▸ **TASK GOAL**
Starting with the line that contains "Ultrasonic Generator" and stopping after the line that contains "Ultrasonic Transducer", copy the entries below exactly. Include nothing else.

(Dataset excerpts)
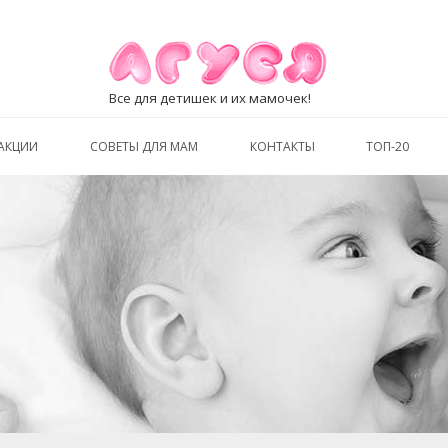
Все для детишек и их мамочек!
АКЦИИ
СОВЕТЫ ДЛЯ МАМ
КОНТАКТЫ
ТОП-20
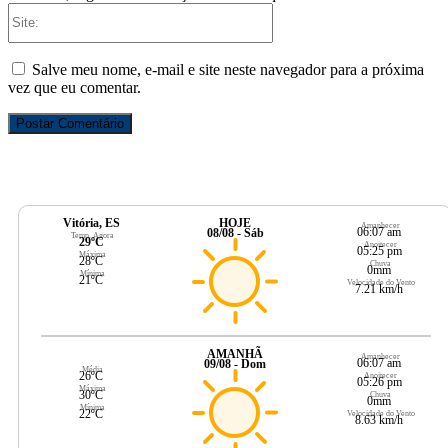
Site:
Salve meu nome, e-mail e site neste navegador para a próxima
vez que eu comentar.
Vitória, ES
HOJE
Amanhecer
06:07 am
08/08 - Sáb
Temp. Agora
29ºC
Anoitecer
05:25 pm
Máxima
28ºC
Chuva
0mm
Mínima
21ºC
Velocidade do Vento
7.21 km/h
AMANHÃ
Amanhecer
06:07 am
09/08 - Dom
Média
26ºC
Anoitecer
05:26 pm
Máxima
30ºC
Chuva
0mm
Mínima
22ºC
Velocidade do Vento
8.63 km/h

---

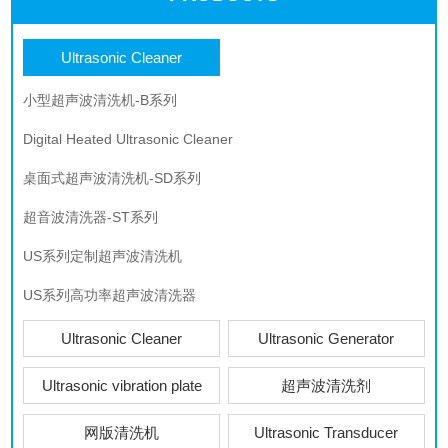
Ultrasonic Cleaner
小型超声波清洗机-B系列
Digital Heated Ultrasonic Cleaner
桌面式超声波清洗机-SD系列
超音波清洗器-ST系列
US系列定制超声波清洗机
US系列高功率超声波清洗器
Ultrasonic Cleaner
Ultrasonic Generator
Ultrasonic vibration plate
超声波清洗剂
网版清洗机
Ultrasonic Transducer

--

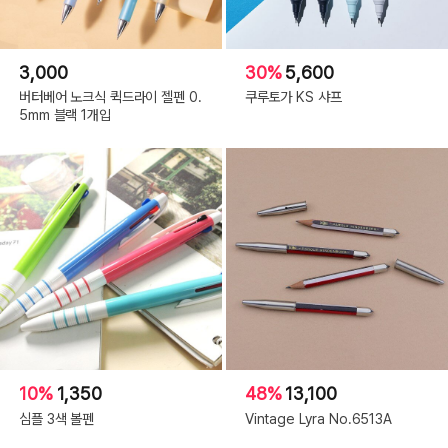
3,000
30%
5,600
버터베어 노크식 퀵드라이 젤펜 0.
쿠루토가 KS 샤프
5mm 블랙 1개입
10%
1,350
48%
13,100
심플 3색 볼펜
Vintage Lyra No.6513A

▸ **RESPONSE AREA**
Ultrasonic Generator
Ultrasonic vibration plate
超声波清洗剂
网版清洗机
Ultrasonic Transducer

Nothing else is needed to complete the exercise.